The proceedings in court 7 were interrupted briefly as Justice S Abdul Nazeer found it difficult to hear the counsel who addressed from behind the partition using a microphone. The judge then asked the court officials to do away with the partition at the lawyers’ end during lunch time. Justice Nazeer told a counsel that he was free to remove his mask while addressing the bench and that the court was giving him permission for this.

However, the day wasn’t easy for reporters covering the SC as confusion prevailed over entry into the court rooms. Security personnel cited the SOPs for reopening the court and turned away many reporters. Entry was allowed to the media but only in limited numbers.

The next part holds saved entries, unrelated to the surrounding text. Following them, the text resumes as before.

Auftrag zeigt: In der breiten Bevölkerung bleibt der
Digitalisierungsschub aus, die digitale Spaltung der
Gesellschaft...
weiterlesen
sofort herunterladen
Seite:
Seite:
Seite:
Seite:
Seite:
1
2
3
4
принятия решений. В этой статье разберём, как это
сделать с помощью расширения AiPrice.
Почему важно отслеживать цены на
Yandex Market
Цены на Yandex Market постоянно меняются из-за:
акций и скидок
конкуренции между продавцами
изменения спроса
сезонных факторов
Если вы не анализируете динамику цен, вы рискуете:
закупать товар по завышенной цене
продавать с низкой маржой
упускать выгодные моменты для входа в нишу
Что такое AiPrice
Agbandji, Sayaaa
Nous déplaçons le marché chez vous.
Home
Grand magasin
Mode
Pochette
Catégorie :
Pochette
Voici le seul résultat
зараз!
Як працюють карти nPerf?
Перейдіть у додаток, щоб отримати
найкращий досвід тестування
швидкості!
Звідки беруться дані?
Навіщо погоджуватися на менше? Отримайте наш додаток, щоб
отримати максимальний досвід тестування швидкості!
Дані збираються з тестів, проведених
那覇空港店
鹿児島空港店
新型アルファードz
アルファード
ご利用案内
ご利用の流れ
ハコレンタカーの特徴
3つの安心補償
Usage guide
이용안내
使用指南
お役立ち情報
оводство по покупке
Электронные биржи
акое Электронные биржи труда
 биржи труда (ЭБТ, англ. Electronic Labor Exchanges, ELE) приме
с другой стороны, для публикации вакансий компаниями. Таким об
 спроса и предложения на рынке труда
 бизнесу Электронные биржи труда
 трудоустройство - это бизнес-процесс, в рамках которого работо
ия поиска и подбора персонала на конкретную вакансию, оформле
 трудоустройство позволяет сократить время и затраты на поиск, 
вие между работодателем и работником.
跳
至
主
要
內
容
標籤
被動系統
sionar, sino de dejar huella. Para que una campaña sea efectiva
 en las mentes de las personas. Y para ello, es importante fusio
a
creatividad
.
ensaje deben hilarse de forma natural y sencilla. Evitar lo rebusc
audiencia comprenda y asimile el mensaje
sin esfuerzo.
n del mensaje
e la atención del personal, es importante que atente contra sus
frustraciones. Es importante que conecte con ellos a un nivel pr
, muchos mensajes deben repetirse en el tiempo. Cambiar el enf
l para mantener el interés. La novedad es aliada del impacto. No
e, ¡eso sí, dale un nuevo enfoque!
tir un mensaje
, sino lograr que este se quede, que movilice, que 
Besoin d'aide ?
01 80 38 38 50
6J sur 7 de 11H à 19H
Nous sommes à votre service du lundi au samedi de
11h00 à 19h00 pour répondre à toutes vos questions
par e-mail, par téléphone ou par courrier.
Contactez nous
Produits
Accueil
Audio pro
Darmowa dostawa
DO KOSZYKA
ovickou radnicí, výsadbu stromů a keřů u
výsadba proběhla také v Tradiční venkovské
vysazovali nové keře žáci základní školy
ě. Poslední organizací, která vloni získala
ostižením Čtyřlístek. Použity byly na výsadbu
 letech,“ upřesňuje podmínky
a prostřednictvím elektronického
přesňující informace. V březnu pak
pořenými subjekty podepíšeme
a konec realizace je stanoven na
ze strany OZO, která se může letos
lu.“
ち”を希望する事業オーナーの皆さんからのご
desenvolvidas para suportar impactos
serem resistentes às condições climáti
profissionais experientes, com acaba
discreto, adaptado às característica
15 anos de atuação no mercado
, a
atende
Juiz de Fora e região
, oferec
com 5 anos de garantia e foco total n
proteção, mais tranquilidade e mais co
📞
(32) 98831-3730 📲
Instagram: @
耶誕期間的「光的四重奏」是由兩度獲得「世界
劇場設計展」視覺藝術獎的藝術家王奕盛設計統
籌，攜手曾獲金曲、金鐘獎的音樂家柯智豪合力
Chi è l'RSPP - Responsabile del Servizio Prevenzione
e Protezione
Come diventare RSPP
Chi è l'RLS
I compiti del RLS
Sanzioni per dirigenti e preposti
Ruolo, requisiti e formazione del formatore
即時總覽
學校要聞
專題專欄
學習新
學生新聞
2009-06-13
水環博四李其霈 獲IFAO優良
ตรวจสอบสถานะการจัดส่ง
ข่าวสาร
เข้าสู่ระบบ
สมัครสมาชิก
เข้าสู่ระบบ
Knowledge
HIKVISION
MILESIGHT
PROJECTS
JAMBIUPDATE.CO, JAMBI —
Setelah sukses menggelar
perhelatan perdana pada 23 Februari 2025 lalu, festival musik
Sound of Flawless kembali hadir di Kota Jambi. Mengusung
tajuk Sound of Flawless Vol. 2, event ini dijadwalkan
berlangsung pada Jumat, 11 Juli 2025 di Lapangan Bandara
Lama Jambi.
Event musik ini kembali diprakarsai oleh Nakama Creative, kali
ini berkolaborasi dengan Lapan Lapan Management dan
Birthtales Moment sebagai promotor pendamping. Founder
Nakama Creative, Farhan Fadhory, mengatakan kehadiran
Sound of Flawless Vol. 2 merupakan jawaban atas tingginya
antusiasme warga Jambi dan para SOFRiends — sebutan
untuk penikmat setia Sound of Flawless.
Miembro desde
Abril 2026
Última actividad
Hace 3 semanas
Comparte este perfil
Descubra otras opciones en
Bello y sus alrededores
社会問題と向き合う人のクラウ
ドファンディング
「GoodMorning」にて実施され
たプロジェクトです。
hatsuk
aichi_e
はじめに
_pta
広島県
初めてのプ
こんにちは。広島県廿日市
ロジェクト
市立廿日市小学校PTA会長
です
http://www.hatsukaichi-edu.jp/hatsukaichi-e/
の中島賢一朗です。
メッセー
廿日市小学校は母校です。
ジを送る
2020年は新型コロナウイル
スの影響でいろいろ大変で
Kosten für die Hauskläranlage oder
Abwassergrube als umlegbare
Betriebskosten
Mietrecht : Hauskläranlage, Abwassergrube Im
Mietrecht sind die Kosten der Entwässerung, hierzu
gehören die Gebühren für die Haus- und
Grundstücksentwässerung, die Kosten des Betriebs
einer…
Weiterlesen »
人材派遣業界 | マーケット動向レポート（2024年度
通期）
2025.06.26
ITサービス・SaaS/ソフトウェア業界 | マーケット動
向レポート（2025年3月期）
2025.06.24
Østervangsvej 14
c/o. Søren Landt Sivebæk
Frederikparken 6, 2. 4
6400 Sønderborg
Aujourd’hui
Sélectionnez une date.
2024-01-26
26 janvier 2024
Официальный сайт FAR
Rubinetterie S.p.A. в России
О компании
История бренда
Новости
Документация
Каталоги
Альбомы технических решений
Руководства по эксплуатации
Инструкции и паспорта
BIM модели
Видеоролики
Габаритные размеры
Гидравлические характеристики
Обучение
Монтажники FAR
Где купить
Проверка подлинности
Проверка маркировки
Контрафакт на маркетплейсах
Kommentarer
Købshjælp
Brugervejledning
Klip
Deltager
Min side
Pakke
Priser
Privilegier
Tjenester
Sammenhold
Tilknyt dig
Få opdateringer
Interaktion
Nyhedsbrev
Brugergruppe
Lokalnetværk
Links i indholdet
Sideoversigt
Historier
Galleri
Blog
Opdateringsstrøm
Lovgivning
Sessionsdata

The court has been hearing cases only via virtual mode since the start of the lockdown in March 2020. With the number of Covid-19 cases declining, lawyers’ bodies have been demanding the resumption of full physical functioning, but the SC administration has decided to go slow due to apprehensions of a third wave.

Recently, it switched to hybrid hearing, permitting a mix of both physical and virtual hearing.

Supreme Court Bar Association president and Senior Advocate Vikas Singh welcomed Thursday’s reopening. Singh said he had spoken to Delhi Health Minister Satyendar Jain on and was told that Delhi has a sero positivity of 90 percent, thereby ruling out chances of a third wave.

On Wednesday, Senior Advocate Kapil Sibal had urged the court to allow the hybrid option on all days, saying that it would be difficult to do things physically in cases involving voluminous records in keeping with Covid-19 protocols, that limit the number of lawyers inside courtrooms. He sought a meeting with the CJI and other judges to discuss the matter.

Accordingly, on Thursday, the CJI and four other most senior judges met a group of lawyers and law officers including Sibal, Attorney General K K Venugopal, Solicitor General Tushar Mehta, Senior Advocate C U Singh, SCBA president Singh, Bar Council of India chairman Manan Kumar Mishra and representatives of the Supreme Court Advocates on Record Association.

Sources said the judges agreed to tweak a provision in the SOP, which says that virtual hearing may be allowed even on physical hearing days if the number of lawyers in a case exceeds the number permissible in a courtroom as per Covid-19 protocols to include other extraordinary situations too in it.